If a recent poll on this site is indicative of college-aged women across the US (and I would suggest, modestly, that the women who visit CollegeCandy are above average intelligence) then most of us drink at parties to get drunk, to get wasted.
I understand that it’s become a college rite-of-passage to go to parties and drink too much. Repeatedly. For years. Hell, I have a year of my life that I barely remember and what I do remember, I wish I didn’t.
And doesn’t that just say it all? I know that I had a great time that year and met some great people, but I did a lot of stuff I wish I hadn’t. And I met a lot of awful people. And I had a lot of rough mornings.
But there is no use in trying to tell a college student not to drink, that in the long run, you’ll probably feel more embarrassed than nostalgic about those months or years spent in a haze. And I don’t necessarily think that people shouldn’t drink (I love beer), I just wonder about the mentality that seems to have permeated our society that in order to truly have the optimal amount of fun that one has to be completely wasted.
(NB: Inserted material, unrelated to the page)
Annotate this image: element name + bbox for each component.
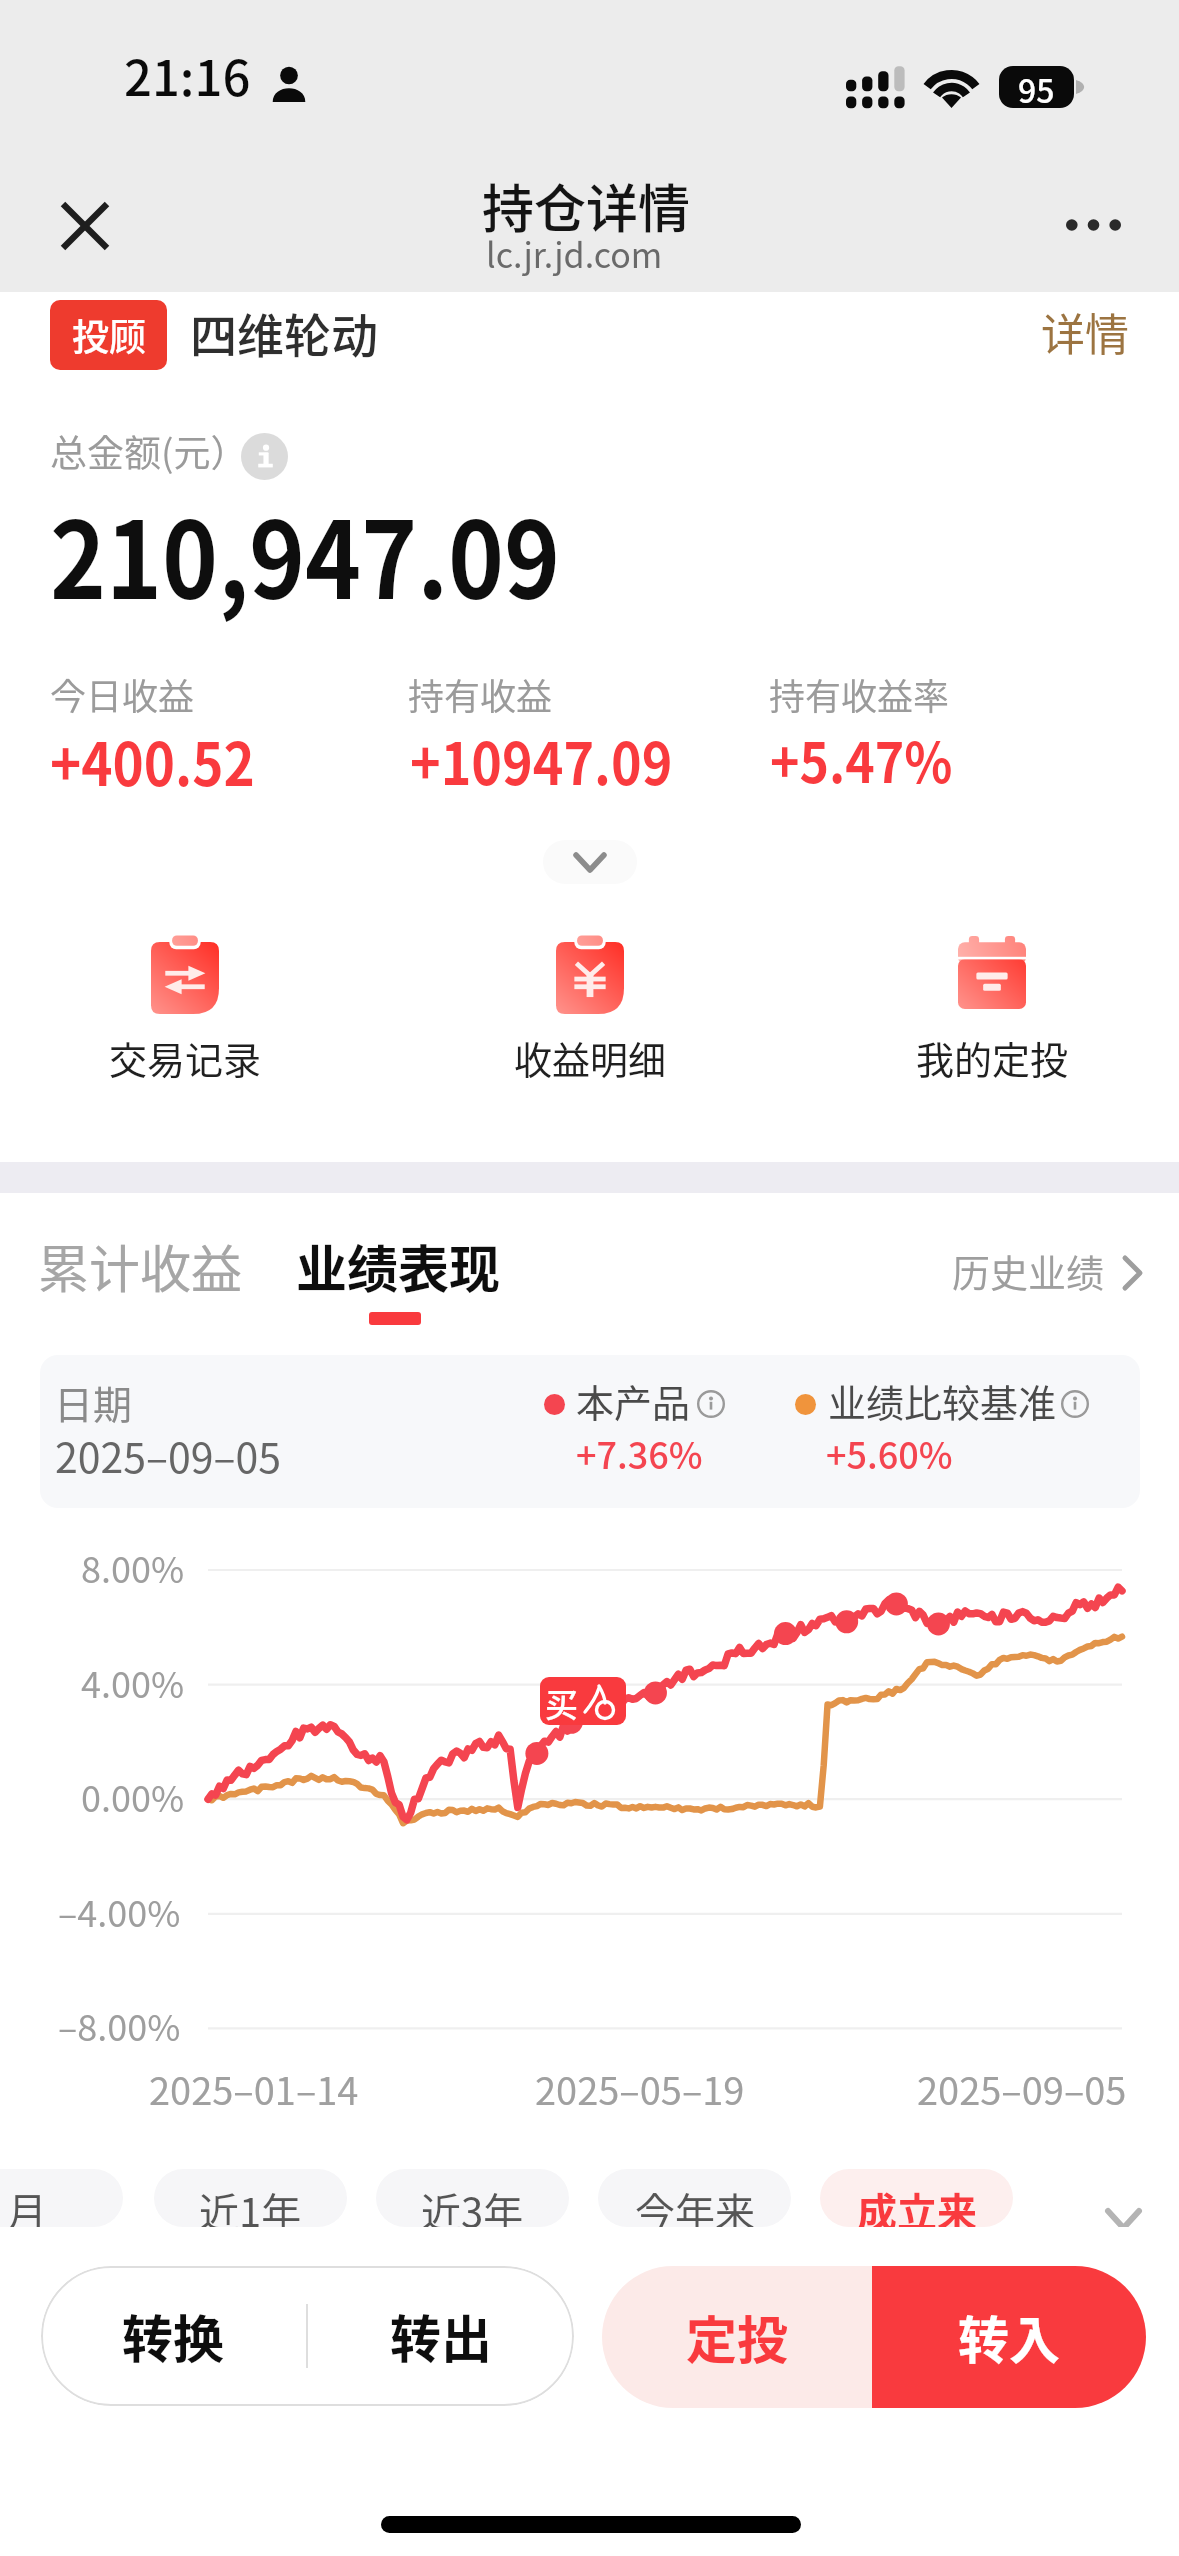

Especially because the opposite is true; I’ve found that the more wasted one becomes, the more obnoxious, the more forgetful, and the less cautious.
So why do kids today drink so godd*mn much? Are we trying to assert ourselves as adults? No, because nothing makes a 21-year-old look more like a stupid 21-year-old than decorating their bedrooms with Miller High Life Paraphernalia, or talking incessantly about that other night when they got totally trashed and like, totally made out with that guy.
Are we trying to seem cool, or fun? Maybe, although I would argue that passing out half naked in a pool of one’s own vomit isn’t especially cool.
I think what we’re trying to do is dull the pain and confusion that comes with growing up, faced as we all are with the imminence of adulthood and the responsibility that comes with it. And so we try to have as much fun and engage in as much irresponsibility as we can while we still can. Sounds innocuous enough, but it’s become perverted into something sad and troubling.
For one thing, drinking heavily can become a habit that is difficult to break, one that can follow you far after college graduation. There have also been studies to show a direct correlation between heavy drinking and poor grades. Most startling for women, however, is the affect alcohol has on our ability to make decisions about sex. One out of five college students who usually practice safe sex do not wear protection if they have sex while intoxicated and 60% of women who are infected with STI’s have contracted them while under the influence.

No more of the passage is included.